Two major lending organizations, the Community Home Lenders of America and the Independent Community Bankers of America, have urged federal housing officials to take immediate action to help lower mortgage rates and improve homeownership affordability. In a letter addressed to Treasury Secretary Bessent and FHFA Director Pulte, the groups propose targeted steps to reduce the historically high spread between 30-year fixed mortgage rates and 10-year Treasury bond yields.
The letter notes that housing represents nearly one-fifth of the U.S. economy and directly impacts homeowners, renters, and communities nationwide, especially underserved and rural areas. “Action is critical,” the letter states, to improve affordability, ease lending challenges, and support loss mitigation efforts for struggling borrowers.
The organizations focus on the “30/10 spread” (the difference between mortgage rates and long-term Treasury yields), which they say has remained abnormally wide since 2022. As of October 17, the spread stood at 222 basis points, well above the traditional range of 140 to 170 basis points. This gap, they argue, has sharply reduced buying power for families, particularly first-time homebuyers, and contributed to some of the weakest home sales in three decades.
To address this, the letter recommends allowing Fannie Mae and Freddie Mac to purchase their own mortgage-backed securities (MBS), or Ginnie Mae MBS, in greater volumes. Specifically, the groups propose that each government-sponsored enterprise (GSE) be authorized to buy up to $300 billion in MBS when the spread exceeds 170 basis points.

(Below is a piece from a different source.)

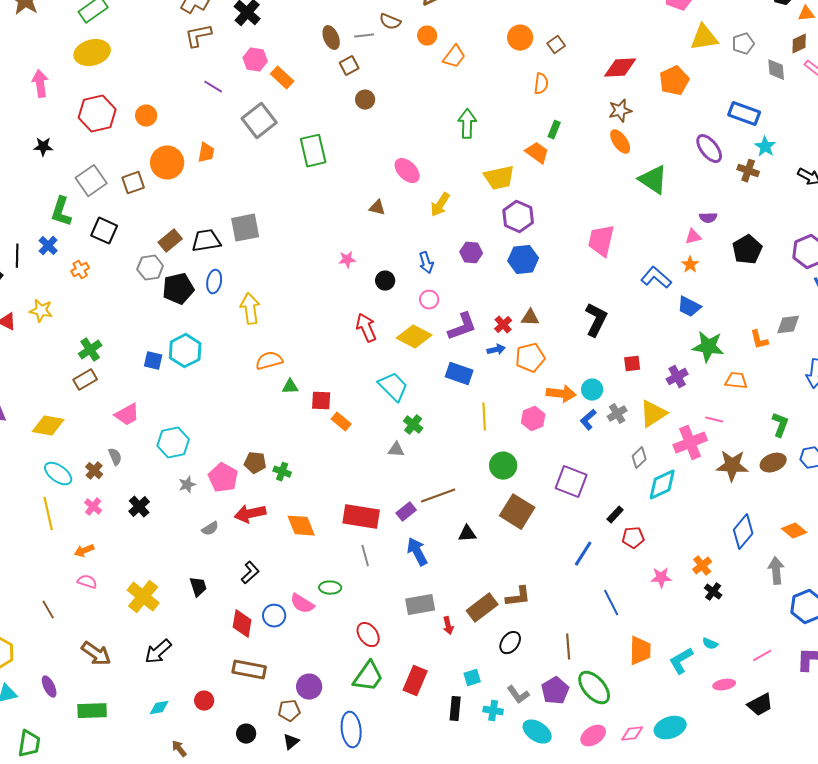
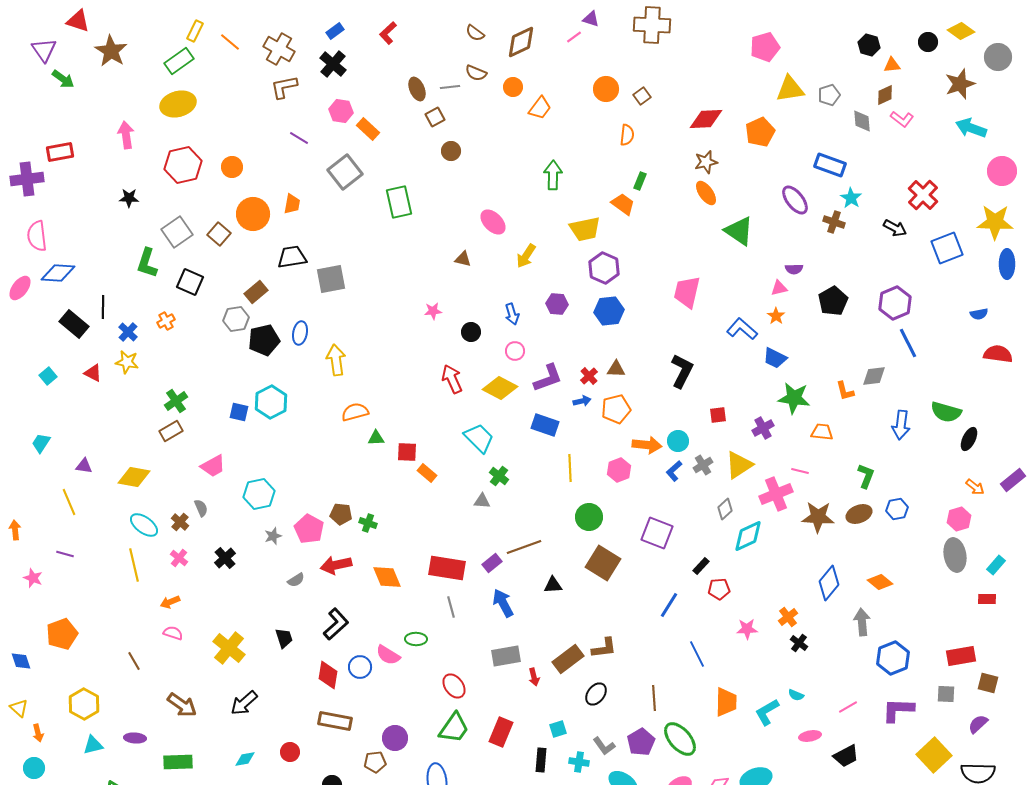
brown square: (133, 183) -> (219, 234), turned -30
black trapezoid: (206, 241) -> (292, 257), moved
blue cross: (48, 246) -> (128, 332), moved
black L-shape: (250, 573) -> (336, 624), size x1.4
purple ellipse: (49, 687) -> (135, 738), turned -60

The groups note that, based on current financial reports, the GSEs are a combined $246 billion below their current MBS purchase caps and could act immediately to help narrow the spread. They emphasize that this authority would be temporary and limited, unlike the broader MBS purchasing powers Fannie and Freddie once held. According to the letter, diminished MBS demand from traditional investors, such as U.S. banks, foreign central banks, and insurance companies, has left a liquidity gap that the GSEs could help fill.
“Reasonable limits on the GSEs’ portfolios are appropriate and necessary,” the organizations write, but restoring some purchasing flexibility would help stabilize the market and improve affordability nationwide.